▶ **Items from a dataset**
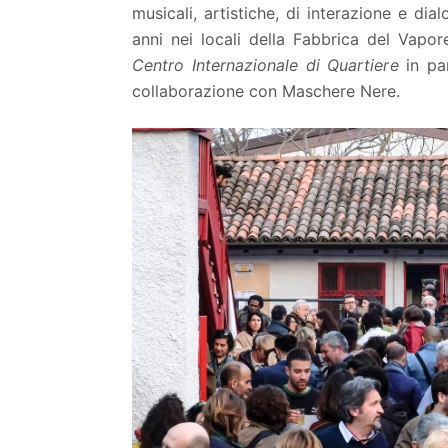
musicali, artistiche, di interazione e di
anni nei locali della Fabbrica del Vapo
Centro Internazionale di Quartiere
in pa
collaborazione con Maschere Nere.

▶ **WHAT THE EXERCISE ASKS**
Starting from the line with "Centro Internazionale di Quartiere" and ending with the final line of the data, quote every line exactly, both ends included.

▶ **ANSWER BOX**
Centro Internazionale di Quartiere
in pa
collaborazione con Maschere Nere.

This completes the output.